*** INPUT ***

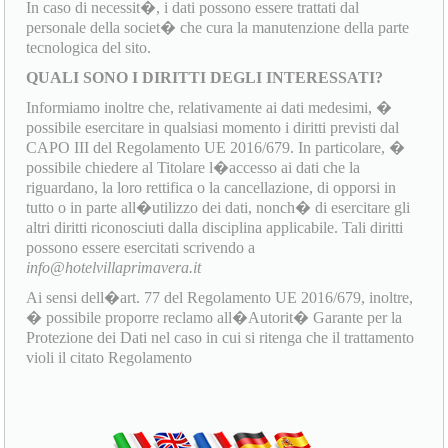
In caso di necessit�, i dati possono essere trattati dal
personale della societ� che cura la manutenzione della parte
tecnologica del sito.
QUALI SONO I DIRITTI DEGLI INTERESSATI?
Informiamo inoltre che, relativamente ai dati medesimi, �
possibile esercitare in qualsiasi momento i diritti previsti dal
CAPO III del Regolamento UE 2016/679. In particolare, �
possibile chiedere al Titolare l�accesso ai dati che la
riguardano, la loro rettifica o la cancellazione, di opporsi in
tutto o in parte all�utilizzo dei dati, nonch� di esercitare gli
altri diritti riconosciuti dalla disciplina applicabile. Tali diritti
possono essere esercitati scrivendo a
info@hotelvillaprimavera.it
Ai sensi dell�art. 77 del Regolamento UE 2016/679, inoltre,
� possibile proporre reclamo all�Autorit� Garante per la
Protezione dei Dati nel caso in cui si ritenga che il trattamento
violi il citato Regolamento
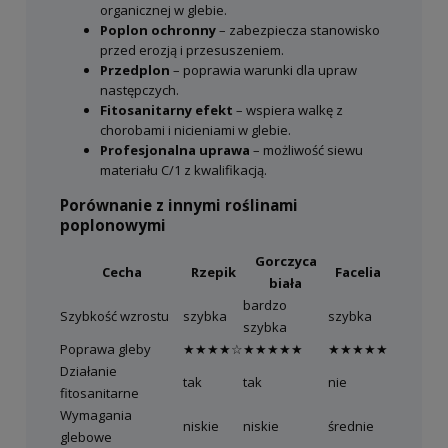
organicznej w glebie.
Wybierając nasiona rzepiku na poplon,
Poplon ochronny
– zabezpiecza stanowisko
inwestujesz w poprawę struktury gleby,
przed erozją i przesuszeniem.
ograniczenie chwastów oraz lepsze
Przedplon
– poprawia warunki dla upraw
przygotowanie stanowiska pod kolejne
następczych.
uprawy. To wydajne i odporne
Fitosanitarny efekt
– wspiera walkę z
chorobami i nicieniami w glebie.
rozwiązanie, które sprawdza się w
Profesjonalna uprawa
– możliwość siewu
różnych warunkach i przynosi wymierne
materiału C/1 z kwalifikacją.
korzyści w uprawie roślin.
Porównanie z innymi roślinami
poplonowymi
Gorczyca
Cecha
Rzepik
Facelia
biała
bardzo
Szybkość wzrostu
szybka
szybka
szybka
Poprawa gleby
★★★★☆
★★★★★
★★★★★
Działanie
tak
tak
nie
fitosanitarne
Wymagania
niskie
niskie
średnie
glebowe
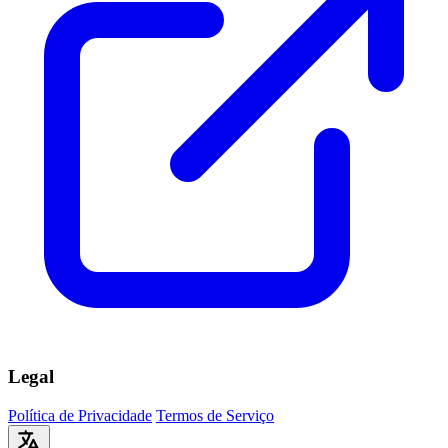
Legal
Política de Privacidade
Termos de Serviço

*** End of INPUT ***

# TASK TO CARRY OUT
Leaving the pictures aside, write out only the lines from the one containing "materiału C/1 z kwalifikacją." through the end of the material, exactly as they stand.

# RESULT OF THE TASK
materiału C/1 z kwalifikacją.
korzyści w uprawie roślin.
Porównanie z innymi roślinami
poplonowymi
Gorczyca
Cecha
Rzepik
Facelia
biała
bardzo
Szybkość wzrostu
szybka
szybka
szybka
Poprawa gleby
★★★★☆
★★★★★
★★★★★
Działanie
tak
tak
nie
fitosanitarne
Wymagania
niskie
niskie
średnie
glebowe
Legal
Política de Privacidade
Termos de Serviço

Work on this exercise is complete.